Very(!) slow ramp down from high to low clock speeds leading to a significantly increased power cons

I have vsync enabled in desktop, but high power draw appears even after fresh boot (card never leaves P0 with multiple monitors-single screen X configuration). Same story on pretty much every driver I have used over last year since I noticed, on both GTX970 and GTX1080.

I see sustained 35W power draw after starting X, not having anything open (no firefox, no games, no fancy desktop effects, just raw X and awesome WM tiling manager).

After I disable one monitor (xrandr --output HDMI-0 --off), power draw goes down and card drops from P0 to P8.

I believe that’s expected. Depending on the GPU and the monitors attached, it may not be possible to lower the power state without risk of glitching one or more displays, due to the amount of memory bandwidth required to keep the display active.

Guess better safe then sorry for you guys, when I flashed modded BIOS on my card older card (GTX970) and set (core) TDP baseclock to CLK05 (405Mhz, 0.825V) it was running perfectly fine in desktop and reduced power consumption to ~17W (and still boosted up as needed when I was doing gaming/compute). Technically it was still running in P0, but at much lower clocks than factory defaults - I’m not sure whether lower power states do anything other than lowering table voltages and frequencies (perhaps some auxiliary stuff having to do with pushing display output wouldn’t let it go lower than P0?).
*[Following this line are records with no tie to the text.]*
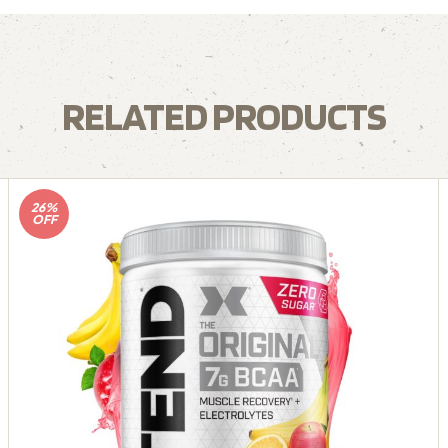
RELATED PRODUCTS
26%
OFF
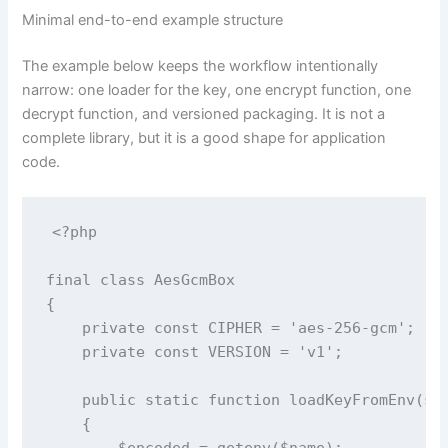
Minimal end-to-end example structure
The example below keeps the workflow intentionally
narrow: one loader for the key, one encrypt function, one
decrypt function, and versioned packaging. It is not a
complete library, but it is a good shape for application
code.
<?php

final class AesGcmBox

{

    private const CIPHER = 'aes-256-gcm';

    private const VERSION = 'v1';

    public static function loadKeyFromEnv(str
    {

        $encoded = getenv($name);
Unfortunately I can no longer flash such a BIOS to my GTX1080 so I guess I will have to live with ~50W+ draw on idle unless you guys somehow tweak this stuff.

@aplattner

This is getting ridiculous.

In 384.47 beta drivers it takes up to 36(!!) seconds for the GPU to cool off in the absence of any GPU load.

There’s a tiny relief that the new drivers consume 28W vs 35W that the last stable drivers did but all things considered 35W7s=245W, vs. the new drivers 28W36=1008W.

I asked you to introduce (via a module option) faster clock changes, you’ve made it a lot worse.

Steps to reproduce:

  1. Run an empty X session (without compositing or anything).
  2. Run terminal and watch -n1 nvidia-smi in it.
  3. Run Google Chrome and exit it immediately. Start counting.

Bump.

I’m confused, did they change anything? I haven’t seen any improvement (still pulling ~45W on idle on GTX1080 and ~35W idle on GTX970) on 384.47, no idea about ramping up/down speeds.

I’ve reverted to NVIDIA drivers 375.82 and my average GPU temperature is now 10 degrees lower. Wow.

Another affected user: https://devtalk.nvidia.com/default/topic/1022911/linux/-bug-linux-381-22-powermizer-isn-t-reducing-clocks-fast-enough/

PowerMizer under linux is extremely slow. It takes about 35 (!!!) seconds to reduce clocks even if there is no GPU load.
I can’t post img currenly, so here is gif:

This is from 375 driver.

Under windows it’s working perfectly good:

I was taking a look @ power meter and it takes about 3 seconds to lower power consumption. So under windows it’s perfectly possible.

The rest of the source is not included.